Customer Segmentation through RFM analysis
The project uses RFM analysis to segment online sales customers, revealing high-value, loyal, and at-risk groups.
The project strategically segments online sales customers using cohort analysis, providing insights into retention, purchasing patterns, and engagement
The data is derived from real-life scenarios of an online company.
Cohort analysis is indeed a descriptive analytics tool used to group customers into mutually exclusive cohorts, allowing for the measurement and comparison of metrics over time. the tool is valuable for comparing metrics across both the product lifecycle and customer lifecycles.
Cohorts can be defined based on various criteria, and the type of cohort often depends on the specific context of analysis.
The cohort table is similar to a pivot table. It comprises three elements: the assigned cohort in rows, cohort index in columns, and metrics within the table.
The first step is to have clarity in your goals. What do you want to understand from the data that you have? What do you want to learn from this analysis and how will it help your business?
Do you want to understand more about customer behavior, like how they landed on your website or how much time they spent on an app? Or do you want to understand at which point they are churning? These answers will help you identify which cohorts to track and which metrics to choose.
Conversion rate
Retention rate
Average purchase value
Customer lifetime value
Engagement rate
Churn rate
Customer satisfaction
You need to consolidate relevant data like the date of first purchase or the total amount spent.
Once you have collected the data, you can use different methods of analysis like time series or regression to spot patterns. This will allow you to notice any critical changes that may have happened.
The cohort month is defined as the acquisition month, which is the oldest invoice month of each customer.
Creating a cohort index calculated in months and offset by 1 involves assigning each customer to a specific cohort based on the month they were acquired and then calculating the number of months since their acquisition, with an offset of 1.
For each month after the acquisition, count the number of active customers in each cohort. An active customer is one who made at least one purchase in a given month.
Customer retention rate = (No. of customer at the end of a period - No. of customers acquired during that period )/ No. of customers at the start of the period * 100
Cohort analysis helps businesses track and understand customer retention over time. By grouping customers based on their acquisition or conversion dates, companies can assess how well they retain customers and identify patterns or trends in customer behavior.

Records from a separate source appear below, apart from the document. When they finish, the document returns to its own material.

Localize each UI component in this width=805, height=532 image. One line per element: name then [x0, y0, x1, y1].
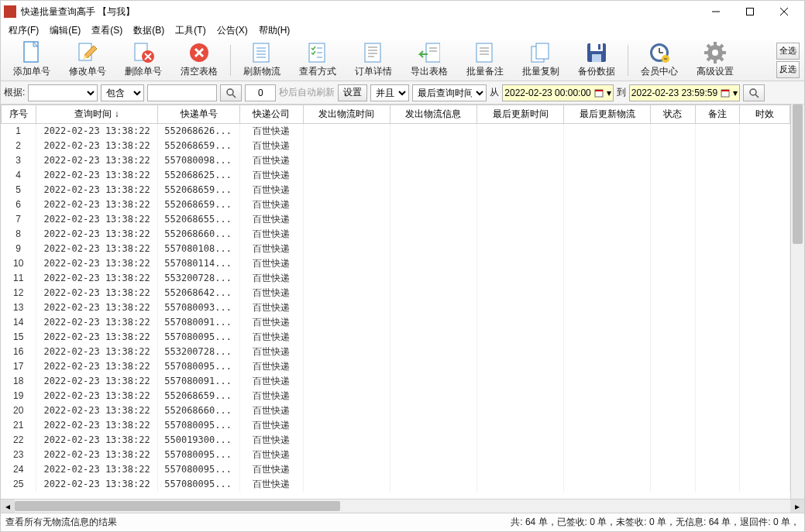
table-row[interactable]: 152022-02-23 13:38:22557080095...百世快递 [2, 330, 790, 345]
scroll-thumb[interactable] [793, 105, 803, 244]
col-lasttime[interactable]: 最后更新时间 [477, 105, 564, 124]
table-row[interactable]: 22022-02-23 13:38:22552068659...百世快递 [2, 139, 790, 153]
table-row[interactable]: 252022-02-23 13:38:22557080095...百世快递 [2, 477, 790, 492]
data-table: 序号 查询时间 ↓ 快递单号 快递公司 发出物流时间 发出物流信息 最后更新时间… [1, 105, 790, 492]
vertical-scrollbar[interactable] [790, 105, 804, 499]
modify-button[interactable]: 修改单号 [60, 41, 115, 80]
settings-button[interactable]: 设置 [338, 84, 367, 101]
chevron-down-icon: ▾ [733, 88, 738, 98]
menu-data[interactable]: 数据(B) [129, 22, 169, 39]
close-button[interactable] [767, 1, 801, 22]
delete-button[interactable]: 删除单号 [115, 41, 171, 80]
table-row[interactable]: 112022-02-23 13:38:22553200728...百世快递 [2, 271, 790, 286]
table-row[interactable]: 232022-02-23 13:38:22557080095...百世快递 [2, 448, 790, 462]
export-button[interactable]: 导出表格 [401, 41, 457, 80]
table-row[interactable]: 202022-02-23 13:38:22552068660...百世快递 [2, 403, 790, 418]
table-row[interactable]: 222022-02-23 13:38:22550019300...百世快递 [2, 433, 790, 448]
cell-seq: 6 [2, 197, 36, 212]
scroll-left-arrow[interactable]: ◂ [1, 499, 15, 513]
cell-seq: 16 [2, 345, 36, 359]
menu-tools[interactable]: 工具(T) [170, 22, 210, 39]
backup-button[interactable]: 备份数据 [569, 41, 624, 80]
table-row[interactable]: 132022-02-23 13:38:22557080093...百世快递 [2, 300, 790, 315]
batchcopy-button[interactable]: 批量复制 [513, 41, 569, 80]
cell-trackno: 552068659... [158, 389, 240, 403]
cell-trackno: 557080091... [158, 374, 240, 389]
col-qtime[interactable]: 查询时间 ↓ [36, 105, 157, 124]
cell-trackno: 552068625... [158, 168, 240, 183]
date-from-picker[interactable]: 2022-02-23 00:00:00▾ [502, 84, 613, 101]
invert-selection-button[interactable]: 反选 [776, 61, 800, 78]
cell-company: 百世快递 [240, 359, 304, 374]
search-button-2[interactable] [743, 84, 765, 101]
menu-notice[interactable]: 公告(X) [212, 22, 253, 39]
table-row[interactable]: 32022-02-23 13:38:22557080098...百世快递 [2, 153, 790, 168]
search-button[interactable] [220, 84, 242, 101]
scroll-right-arrow[interactable]: ▸ [790, 499, 804, 513]
search-icon [225, 88, 236, 98]
maximize-button[interactable] [733, 1, 767, 22]
cell-company: 百世快递 [240, 448, 304, 462]
table-row[interactable]: 12022-02-23 13:38:22552068626...百世快递 [2, 124, 790, 139]
table-row[interactable]: 182022-02-23 13:38:22557080091...百世快递 [2, 374, 790, 389]
detail-button[interactable]: 订单详情 [346, 41, 401, 80]
table-row[interactable]: 42022-02-23 13:38:22552068625...百世快递 [2, 168, 790, 183]
timefield-select[interactable]: 最后查询时间 [412, 84, 487, 101]
table-row[interactable]: 72022-02-23 13:38:22552068655...百世快递 [2, 212, 790, 227]
col-timeliness[interactable]: 时效 [739, 105, 790, 124]
col-senttime[interactable]: 发出物流时间 [303, 105, 390, 124]
menu-program[interactable]: 程序(F) [4, 22, 43, 39]
col-lastinfo[interactable]: 最后更新物流 [564, 105, 651, 124]
cell-company: 百世快递 [240, 315, 304, 330]
clear-button[interactable]: 清空表格 [171, 41, 227, 80]
advanced-button[interactable]: 高级设置 [687, 41, 743, 80]
cell-qtime: 2022-02-23 13:38:22 [36, 168, 157, 183]
table-row[interactable]: 172022-02-23 13:38:22557080095...百世快递 [2, 359, 790, 374]
table-row[interactable]: 192022-02-23 13:38:22552068659...百世快递 [2, 389, 790, 403]
table-row[interactable]: 92022-02-23 13:38:22557080108...百世快递 [2, 242, 790, 256]
col-seq[interactable]: 序号 [2, 105, 36, 124]
table-row[interactable]: 82022-02-23 13:38:22552068660...百世快递 [2, 227, 790, 242]
table-row[interactable]: 62022-02-23 13:38:22552068659...百世快递 [2, 197, 790, 212]
refresh-button[interactable]: 刷新物流 [234, 41, 290, 80]
menu-edit[interactable]: 编辑(E) [45, 22, 85, 39]
col-remark[interactable]: 备注 [695, 105, 739, 124]
member-button[interactable]: 会员中心 [631, 41, 687, 80]
menu-view[interactable]: 查看(S) [87, 22, 127, 39]
col-status[interactable]: 状态 [651, 105, 695, 124]
svg-line-52 [707, 45, 710, 48]
table-row[interactable]: 102022-02-23 13:38:22557080114...百世快递 [2, 256, 790, 271]
minimize-button[interactable] [699, 1, 733, 22]
svg-rect-30 [476, 43, 492, 62]
contain-select[interactable]: 包含 [101, 84, 144, 101]
cell-trackno: 550019300... [158, 433, 240, 448]
table-row[interactable]: 52022-02-23 13:38:22552068659...百世快递 [2, 183, 790, 197]
col-trackno[interactable]: 快递单号 [158, 105, 240, 124]
col-company[interactable]: 快递公司 [240, 105, 304, 124]
table-row[interactable]: 212022-02-23 13:38:22557080095...百世快递 [2, 418, 790, 433]
date-to-picker[interactable]: 2022-02-23 23:59:59▾ [629, 84, 740, 101]
keyword-input[interactable] [147, 84, 217, 101]
col-sentinfo[interactable]: 发出物流信息 [390, 105, 476, 124]
cell-seq: 22 [2, 433, 36, 448]
note-icon [474, 42, 496, 63]
table-row[interactable]: 162022-02-23 13:38:22553200728...百世快递 [2, 345, 790, 359]
table-row[interactable]: 242022-02-23 13:38:22557080095...百世快递 [2, 462, 790, 477]
cell-trackno: 557080091... [158, 315, 240, 330]
search-icon [748, 88, 759, 98]
menu-help[interactable]: 帮助(H) [254, 22, 295, 39]
batchnote-button[interactable]: 批量备注 [457, 41, 513, 80]
cell-company: 百世快递 [240, 197, 304, 212]
method-button[interactable]: 查看方式 [290, 41, 346, 80]
horizontal-scrollbar[interactable]: ◂ ▸ [1, 499, 804, 513]
seconds-input[interactable] [245, 84, 276, 101]
gear-icon [704, 42, 726, 63]
logic-select[interactable]: 并且 [370, 84, 409, 101]
select-all-button[interactable]: 全选 [776, 43, 800, 60]
add-button[interactable]: 添加单号 [4, 41, 60, 80]
table-row[interactable]: 122022-02-23 13:38:22552068642...百世快递 [2, 286, 790, 300]
basis-select[interactable] [28, 84, 98, 101]
scroll-thumb[interactable] [15, 501, 340, 511]
table-row[interactable]: 142022-02-23 13:38:22557080091...百世快递 [2, 315, 790, 330]
cell-trackno: 557080093... [158, 300, 240, 315]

Businesses can use cohort analysis to evaluate the performance of specific products or services. By grouping customers who purchased a particular product within the same time frame, companies can assess the product's lifecycle, customer loyalty, and overall impact on revenue.
Cohort analysis allows marketers to assess the success of different marketing campaigns by grouping customers based on the time they were acquired through those campaigns. This helps in understanding which campaigns contribute most effectively to customer acquisition and long-term value.
In the context of online platforms, cohort analysis is useful for tracking user engagement and identifying potential churn patterns. By analyzing cohorts of users based on sign-up dates, businesses can optimize user experiences and implement targeted strategies to reduce churn.
Cohort analysis is particularly relevant for subscription-based businesses. It helps in evaluating subscriber retention, understanding user behavior over subscription periods, and identifying factors influencing subscription renewals or cancellations.
Beyond customer-related applications, cohort analysis can be applied to employee performance. For example, grouping employees based on their start dates to assess training effectiveness, retention, and performance over time.
In finance, cohort analysis can be applied to evaluate the performance of financial products, investment portfolios, or the effectiveness of financial strategies. Cohorts may be based on the time of investment or the introduction of a financial product.
Cohort analysis is beneficial in educational settings to analyze student performance, engagement, and course effectiveness. Cohorts can be formed based on enrollment dates or the introduction of new curriculum elements.
For mobile applications, cohort analysis helps in understanding user behavior, feature adoption, and retention. Cohorts based on app download dates can reveal insights into how different user groups engage with the app over time.
In healthcare, cohort analysis can be applied to study patient outcomes based on the time of diagnosis, treatment, or intervention. This can assist in improving patient care and treatment strategies.